Mimika - Marriage and Family

Marriage. Marriage is ideally a matter of direct sister Exchange between two groups, but indirect exchange by means of bride-wealth has been widely accepted as a substitute. The relationship between bride takers and bride givers is subject to rules of avoidance and joking, with bride givers' joking being more aggressive. The ideal preference is for uxorilocal or matrilocal residence.

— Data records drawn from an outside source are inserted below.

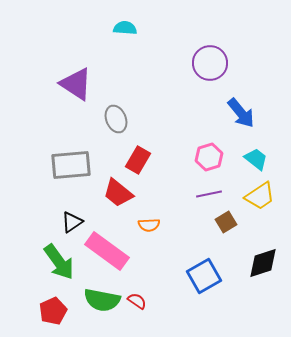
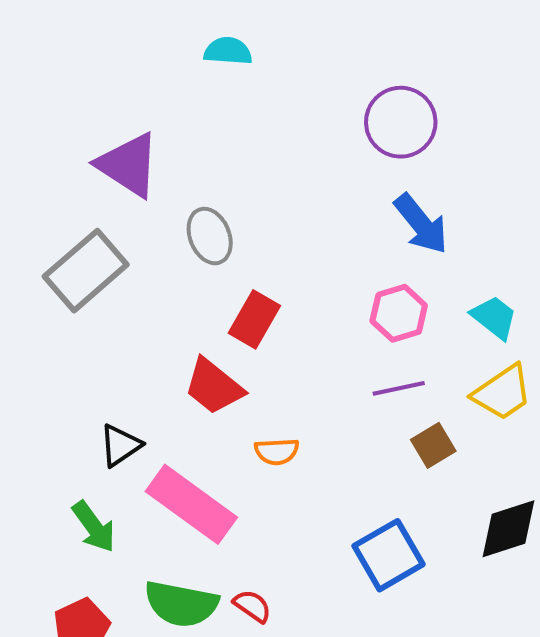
blue arrow: (241, 113) -> (421, 224), moved
gray rectangle: (71, 165) -> (86, 271), moved, turned -36
green arrow: (59, 262) -> (94, 527), size x0.7

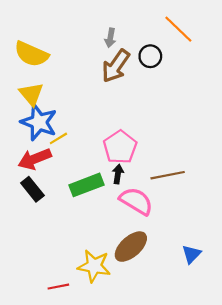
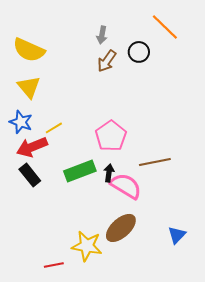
brown arrow: (116, 66) -> (107, 61), size x0.7
blue star: (39, 122) -> (21, 122), moved, size x0.7
black arrow: (118, 174) -> (109, 173), moved

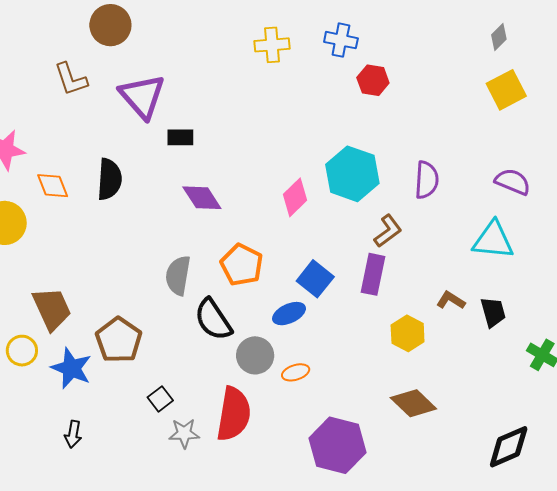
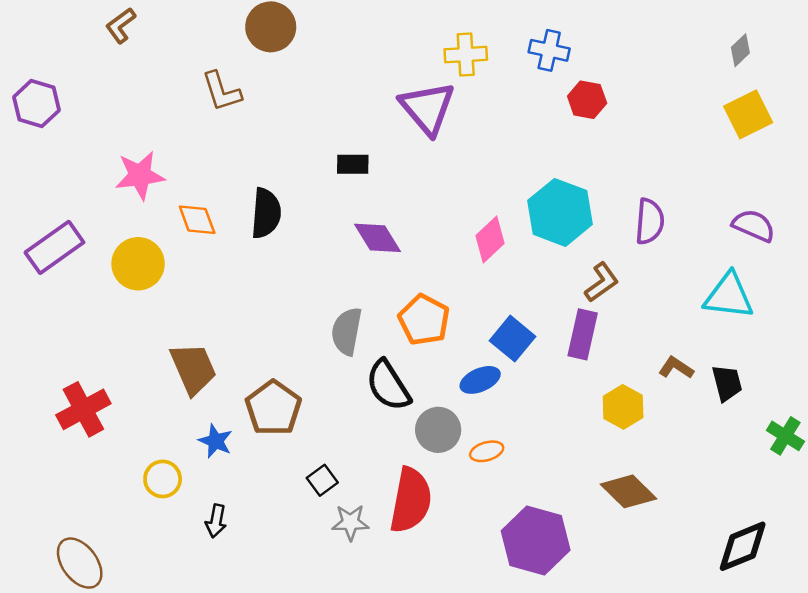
purple triangle: (142, 96) -> (427, 108), moved
yellow circle: (22, 351) -> (163, 479), moved
blue star: (71, 368) -> (216, 441), size x0.7

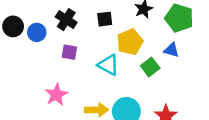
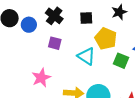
yellow pentagon: (130, 42) -> (106, 39), turned -30
green square: (150, 67) -> (121, 61), turned -35

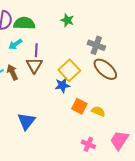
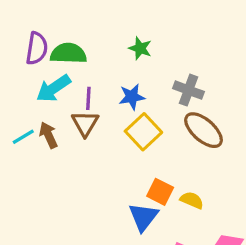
cyan arrow: (15, 44) -> (53, 88), size x1.5
blue star: (62, 85) -> (132, 97), moved
blue triangle: (26, 121) -> (143, 217), moved

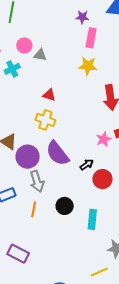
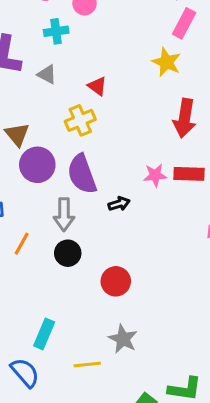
gray triangle: (40, 55) -> (47, 74), moved
yellow cross: (45, 120) -> (80, 120), turned 30
red circle: (102, 179) -> (116, 281), moved
gray arrow: (37, 181) -> (64, 214), moved
cyan rectangle: (92, 219) -> (44, 334), moved

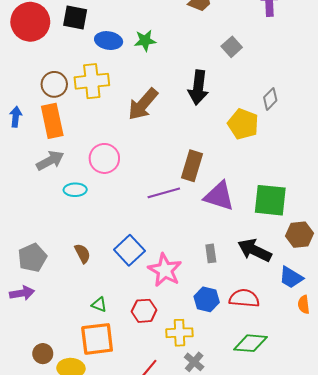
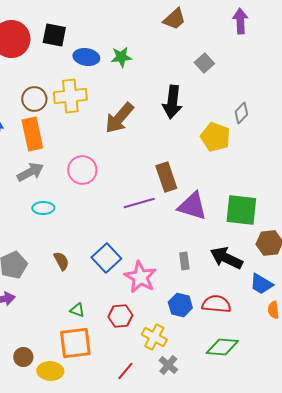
brown rectangle: (192, 166) -> (166, 177), turned -36
cyan ellipse: (75, 190) -> (43, 208), moved
yellow cross: (179, 333) -> (154, 337), turned 30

Domestic Unit. The domestic unit consists of a married couple, their unmarried children, and a varying number of dependent relatives, all of whom usually eat and sleep together. Its composition and relation to its neighbors reflect the traditional longhouse community, replaced by separate family dwellings in the villages but still operating in the temporary settlements near sago and fishing grounds. Married couples had their own living quarters but were also part of matrifocal longhouse communities. Frequent intermarriage within coresident extended longhouse communities and strong ties Between siblings blurred the residence parterns. The concentration of traditional communities in villages and the combination of villages in compounds have added to this blurred picture. Each domestic unit operates and cooperates with other units in an autonomous fashion. Working parties are of varying constitution, with a preference for small parties of six to ten persons, subdivided in pairs.

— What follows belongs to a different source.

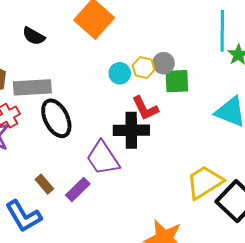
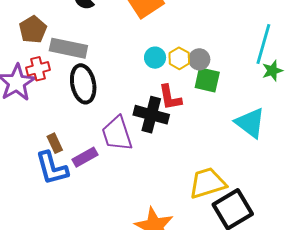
blue L-shape: (23, 216) -> (52, 168), moved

Inheritance. The mobility involved in the food quest and the flexible nature of kinship and descent, as well as the fact that tenure and use of land and fishing grounds operate along a sliding scale between individual and collective claims, all militate against clear-cut rules of inheritance. However, the multifarious ritual functions and the command of natural phenomena such as weather, mosquitoes, and various types of disease are subject to strict rules of predominantly patrilineal inheritance.

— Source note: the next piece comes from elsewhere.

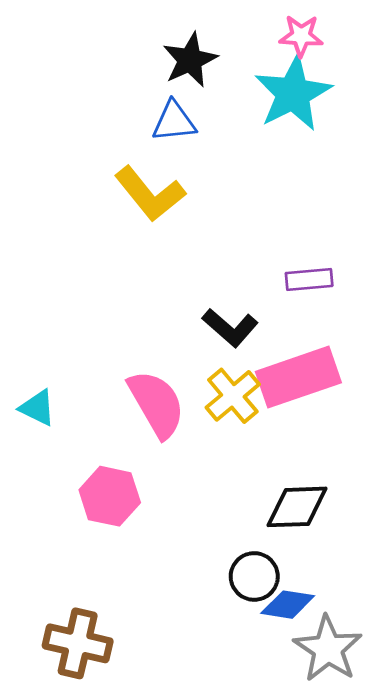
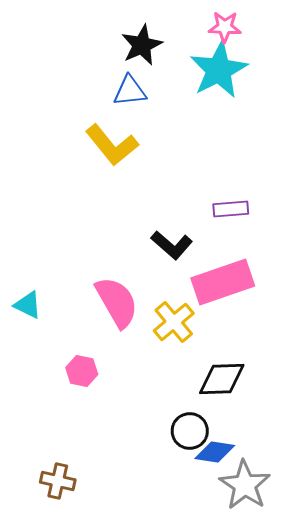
yellow cross: (233, 396) -> (174, 322), moved
pink hexagon: (110, 496) -> (82, 371), size x0.7
brown cross: (78, 643) -> (58, 481), size x0.7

Socialization. Babies are well looked after not only by their mothers but also by their fathers, who share the normal duties with their wives. The demands of mobility for the food quest involve the two parents equally; as a result, weaned babies are often left in the care of slightly older siblings, supervised by one or two elder persons. Groups of children roam the village and learn to look after themselves at an early age. Games Children play are predominantly in imitation of adult duties. Sexual segregation sets in after the separate rites of passage for male and female adolescents.